The energy tech company makes ultracapacitors (and other interesting things).

Tesla is buying up Maxwell Technologies. In a deal expected to be finalized in the second quarter of 2019, the California automaker has offered $4.75 per share for the company. That's a healthy 55-percent increase above the energy storage technology company's share price of $3.07 at Friday's market closing. The transaction is said to take the form of a stock swap and received unanimous approval from the Maxwell board. The acquisition is an interesting one. Maxwell is mostly known for its ultracapacitors, which are used by other automakers.

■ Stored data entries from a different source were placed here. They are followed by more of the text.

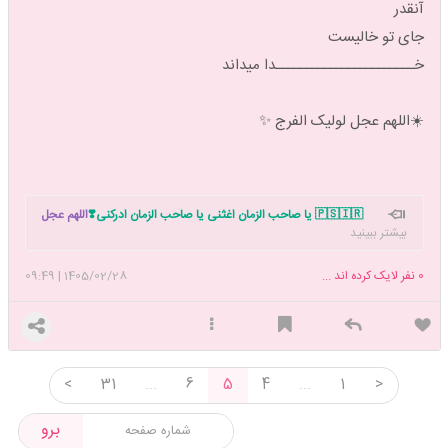
آنقدر
جای تو خالیست
خـــــــــــــــــــــــدا میداند
☀️اللهم عجل لولیک الفرج ✨
🇵🇸🇮🇷 یا صاحب الزمان اغثنی یا صاحب الزمان ادرکنی❣️
اللهم عجل
بیشتر ببینید
لولیک الفرج بحق زینب الکبری س
تاپیک شروع نماز داریم. دوست داری نماز
خوندن رو شروع کنی بهم بگو دعوتت کنم با هم شروع کنیم 🥰
0
نفر لایک کرده اند ...
1405/02/28
|
09:49
<
31
...
6
5
4
...
1
>
برو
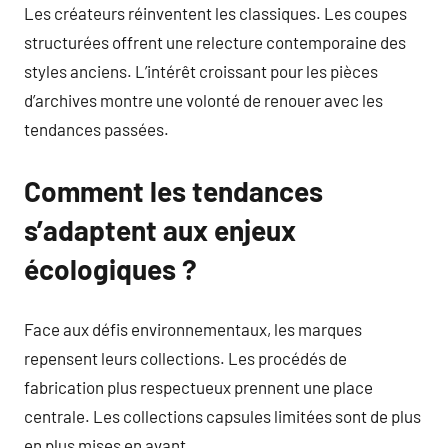
Les créateurs réinventent les classiques. Les coupes
structurées offrent une relecture contemporaine des
styles anciens. L’intérêt croissant pour les pièces
d’archives montre une volonté de renouer avec les
tendances passées.
Comment les tendances
s’adaptent aux enjeux
écologiques ?
Face aux défis environnementaux, les marques
repensent leurs collections. Les procédés de
fabrication plus respectueux prennent une place
centrale. Les collections capsules limitées sont de plus
en plus mises en avant.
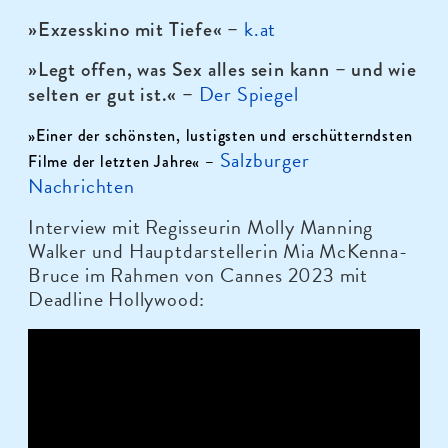
k.at
»Exzesskino mit Tiefe
«
–
»Legt offen, was Sex alles sein kann – und wie
Der Spiegel
selten er gut ist.
«
–
»Einer der schönsten, lustigsten und erschütterndsten
Salzburger
Filme der letzten Jahre«
–
Nachrichten
Interview mit Regisseurin Molly Manning
Walker und Hauptdarstellerin Mia McKenna-
Bruce im Rahmen von Cannes 2023 mit
Deadline Hollywood:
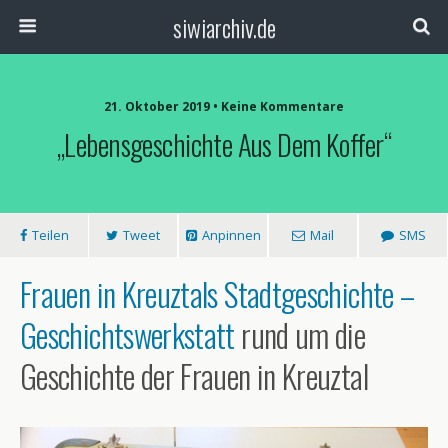
siwiarchiv.de
21. Oktober 2019 • Keine Kommentare
„Lebensgeschichte Aus Dem Koffer“
Teilen
Tweet
Anpinnen
Mail
SMS
Frauen in Kreuztals Stadtgeschichte –
Geschichtswerkstatt
rund um die
Geschichte der Frauen in Kreuztal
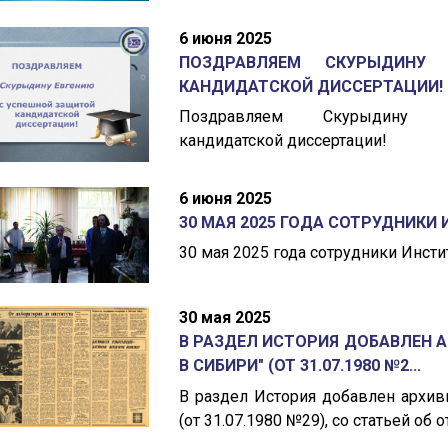
6 июня 2025
ПОЗДРАВЛЯЕМ СКУРЫДИНУ
КАНДИДАТСКОЙ ДИССЕРТАЦИИ!
Поздравляем Скурыдину
кандидатской диссертации!
6 июня 2025
30 МАЯ 2025 ГОДА СОТРУДНИКИ
30 мая 2025 года сотрудники Инсти
30 мая 2025
В РАЗДЕЛ ИСТОРИЯ ДОБАВЛЕН А
В СИБИРИ" (ОТ 31.07.1980 №2...
В раздел История добавлен архивн
(от 31.07.1980 №29), со статьей об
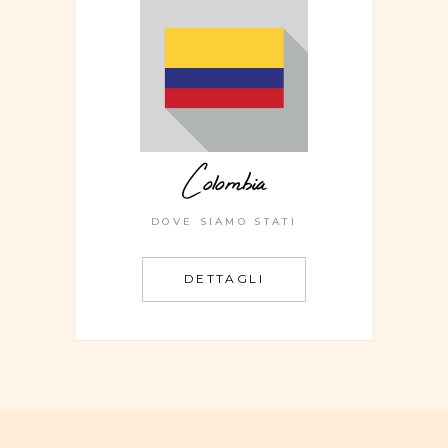
Colombia
DOVE SIAMO STATI
DETTAGLI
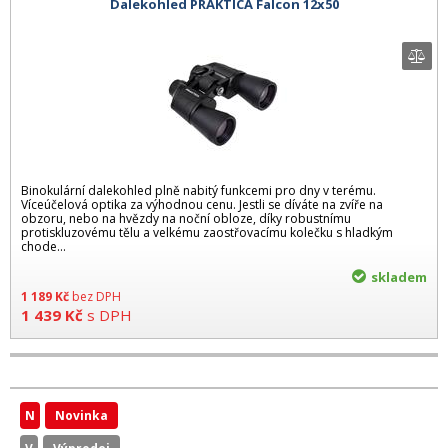
Dalekohled PRAKTICA Falcon 12x50
Binokulární dalekohled plně nabitý funkcemi pro dny v terému.
Víceúčelová optika za výhodnou cenu. Jestli se díváte na zvíře na
obzoru, nebo na hvězdy na noční obloze, díky robustnímu
protiskluzovému tělu a velkému zaostřovacímu kolečku s hladkým
chode...
skladem
1 189
Kč
bez DPH
1 439
Kč
s DPH
N
Novinka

Indeed, Volvo's Chinese parent company Geely partnered with the firm to use the energy storage devices in five of its hybrid products. But does that mean Tesla has picked them up for that particular technology? Maybe, but it should be noted that Maxwell, which has a footprint in Germany, South Korea, China, as well as the United States, has other tech that makes it valuable.


Besides making pseudocapacitors, a component that falls between a battery cell and a supercapacitor, it has developed a dry battery electrode with impressive energy storage potential. According to a slide (above) from the company's recent presentation (PDF), the tech has been demonstrated the ability to hold over 300 Wh per kilogram and could possibly go as high as 500 Wh/kg. That's a significant improvement over chemistries in today's top lithium batteries which are in the 250 Wh/kg neighborhood. The cobalt-free formulation could ease the way for Tesla to develop a solid-state battery.

While we think this could be a great deal for the California automaker, the market is less certain. Tesla stock plunged over $11 shortly after opening Monday, but has begun to recover and sits at $308.50 (−3.71 (1.19%)) as of this writing (it seems now the bounce in share price is related to news that Electrify America is buying 100 examples of the Tesla Powerpack). For its part, Maxwell Technologies is up to $4.58 +1.52 (49.35%). Check out the press release from Maxwell Technologies below for more of the financial details.


Maxwell Technologies Announces Definitive Merger Agreement with Tesla, Inc.

Maxwell shares valued at $4.75 in upcoming exchange offer

SAN DIEGO, Feb. 4, 2019 /PRNewswire/ -- Maxwell Technologies, Inc. (Nasdaq: MXWL or the "Company" or "Maxwell"), a leading developer and manufacturer of energy solutions, today announced it has entered into a definitive agreement (the "Merger Agreement") to be acquired by Tesla, Inc. (Nasdaq: TSLA or "Tesla"). Tesla will commence an all stock exchange offer for all the issued and outstanding shares of the Company (the "Offer"), after which the Company will be merged with a Tesla subsidiary and become a wholly owned subsidiary of Tesla.

The Offer will value each share of Maxwell common stock at $4.75 per share. Pursuant to the Offer, each share of Maxwell common stock will be exchanged for a fraction of a share of Tesla's common stock, equal to the quotient obtained by dividing $4.75 by a volume weighted average price of one share of Tesla's common stock as reported on the NASDAQ Global Select Market for the five consecutive trading days preceding the expiration of the Offer, and which is subject to a floor that has been set at 80% of a volume weighted average price of Tesla common stock calculated prior to signing.

The closing of the transaction is subject to the successful tender and exchange of shares, certain regulatory approvals and customary closing conditions. These terms, along with additional terms and conditions of the transaction, can be found in the Company's Form 8-K filed on February 4, 2019 with the Securities and Exchange Commission and in the Merger Agreement, which is filed as an exhibit to the Company's Form 8-K.

While there can be no assurances on the closing date, the Company anticipates that the merger will be consummated in the second quarter of 2019, or shortly thereafter, should all conditions be met and subject to the timing of the aforementioned approvals.

The Merger Agreement and the consummation of the Offer, merger and other transactions contemplated in the Merger Agreement have been unanimously approved by Maxwell's board of directors, all of whom recommend to the Company's stockholders that they accept the Offer and tender their Maxwell shares pursuant to the Offer. The directors and certain officers of Maxwell and I2BF Energy Limited have agreed to tender all of their Maxwell shares in the Offer, which in the aggregate represent approximately 7.56% of the outstanding shares of Maxwell common stock.

"We are very excited with today's announcement that Tesla has agreed to acquire Maxwell. Tesla is a well-respected and world-class innovator that shares a common goal of building a more sustainable future," said Dr. Franz Fink, President and Chief Executive Officer of Maxwell. "We believe this transaction is in the best interests of Maxwell stockholders and offers investors the opportunity to participate in Tesla's mission of accelerating the advent of sustainable transport and energy."

DLA Piper, LLP (US) represented Maxwell as outside legal counsel, and Barclays Capital Inc. served as independent advisor to Maxwell in connection with the transaction. Wilson Sonsini Goodrich & Rosati represented Tesla as outside legal counsel.